**INSTRUCTIONS FOR THE TASK:**
Print, exactly and completely, the data that appears below.

**RECORDS PROVIDED:**
===============

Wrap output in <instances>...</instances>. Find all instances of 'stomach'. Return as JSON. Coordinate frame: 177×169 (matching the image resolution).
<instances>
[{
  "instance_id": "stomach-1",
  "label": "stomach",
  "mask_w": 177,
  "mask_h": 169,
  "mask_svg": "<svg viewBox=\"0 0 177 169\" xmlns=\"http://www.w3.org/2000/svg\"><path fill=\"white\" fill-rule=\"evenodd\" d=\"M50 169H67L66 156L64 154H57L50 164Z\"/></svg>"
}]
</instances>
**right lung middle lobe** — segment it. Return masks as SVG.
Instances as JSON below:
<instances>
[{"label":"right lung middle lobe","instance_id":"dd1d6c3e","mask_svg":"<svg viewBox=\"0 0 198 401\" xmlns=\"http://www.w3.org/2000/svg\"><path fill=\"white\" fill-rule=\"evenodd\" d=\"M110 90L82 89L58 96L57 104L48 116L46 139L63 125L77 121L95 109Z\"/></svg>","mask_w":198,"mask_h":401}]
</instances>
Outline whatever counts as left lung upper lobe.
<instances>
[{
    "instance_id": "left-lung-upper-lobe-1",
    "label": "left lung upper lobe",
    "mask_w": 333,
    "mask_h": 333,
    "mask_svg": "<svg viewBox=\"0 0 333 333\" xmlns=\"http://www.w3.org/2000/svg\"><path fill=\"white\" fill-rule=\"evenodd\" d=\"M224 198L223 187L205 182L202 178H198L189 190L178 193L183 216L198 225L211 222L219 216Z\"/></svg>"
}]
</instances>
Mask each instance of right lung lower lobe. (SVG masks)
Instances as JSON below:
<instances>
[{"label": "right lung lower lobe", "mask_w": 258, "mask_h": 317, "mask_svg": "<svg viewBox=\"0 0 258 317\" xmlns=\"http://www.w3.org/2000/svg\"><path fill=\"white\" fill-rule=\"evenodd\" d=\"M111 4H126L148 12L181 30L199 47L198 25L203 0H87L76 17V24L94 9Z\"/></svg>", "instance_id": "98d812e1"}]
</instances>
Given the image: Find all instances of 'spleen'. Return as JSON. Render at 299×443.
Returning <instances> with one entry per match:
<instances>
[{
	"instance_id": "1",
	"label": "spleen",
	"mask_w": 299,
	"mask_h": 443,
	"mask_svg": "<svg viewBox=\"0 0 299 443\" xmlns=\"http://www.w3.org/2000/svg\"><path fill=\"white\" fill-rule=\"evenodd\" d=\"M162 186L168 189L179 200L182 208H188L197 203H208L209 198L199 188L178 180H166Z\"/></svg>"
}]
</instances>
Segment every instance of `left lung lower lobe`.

===============

**TASK SOLUTION:**
Wrap output in <instances>...</instances>. Find all instances of 'stomach'. Return as JSON. Coordinate frame: 177×169 (matching the image resolution).
<instances>
[{
  "instance_id": "stomach-1",
  "label": "stomach",
  "mask_w": 177,
  "mask_h": 169,
  "mask_svg": "<svg viewBox=\"0 0 177 169\" xmlns=\"http://www.w3.org/2000/svg\"><path fill=\"white\" fill-rule=\"evenodd\" d=\"M50 169H67L66 156L64 154H57L50 164Z\"/></svg>"
}]
</instances>
**right lung middle lobe** — segment it. Return masks as SVG.
Instances as JSON below:
<instances>
[{"label":"right lung middle lobe","instance_id":"dd1d6c3e","mask_svg":"<svg viewBox=\"0 0 198 401\" xmlns=\"http://www.w3.org/2000/svg\"><path fill=\"white\" fill-rule=\"evenodd\" d=\"M110 90L82 89L58 96L57 104L48 116L46 139L63 125L77 121L95 109Z\"/></svg>","mask_w":198,"mask_h":401}]
</instances>
Outline whatever counts as left lung upper lobe.
<instances>
[{
    "instance_id": "left-lung-upper-lobe-1",
    "label": "left lung upper lobe",
    "mask_w": 333,
    "mask_h": 333,
    "mask_svg": "<svg viewBox=\"0 0 333 333\" xmlns=\"http://www.w3.org/2000/svg\"><path fill=\"white\" fill-rule=\"evenodd\" d=\"M224 198L223 187L205 182L202 178H198L189 190L178 193L183 216L198 225L211 222L219 216Z\"/></svg>"
}]
</instances>
Mask each instance of right lung lower lobe. (SVG masks)
Instances as JSON below:
<instances>
[{"label": "right lung lower lobe", "mask_w": 258, "mask_h": 317, "mask_svg": "<svg viewBox=\"0 0 258 317\" xmlns=\"http://www.w3.org/2000/svg\"><path fill=\"white\" fill-rule=\"evenodd\" d=\"M111 4H126L148 12L181 30L199 47L198 25L203 0H87L76 17V24L94 9Z\"/></svg>", "instance_id": "98d812e1"}]
</instances>
Given the image: Find all instances of 'spleen'. Return as JSON. Render at 299×443.
Returning <instances> with one entry per match:
<instances>
[{
	"instance_id": "1",
	"label": "spleen",
	"mask_w": 299,
	"mask_h": 443,
	"mask_svg": "<svg viewBox=\"0 0 299 443\" xmlns=\"http://www.w3.org/2000/svg\"><path fill=\"white\" fill-rule=\"evenodd\" d=\"M162 186L168 189L179 200L182 208H188L197 203H208L209 198L199 188L178 180H166Z\"/></svg>"
}]
</instances>
Segment every instance of `left lung lower lobe`.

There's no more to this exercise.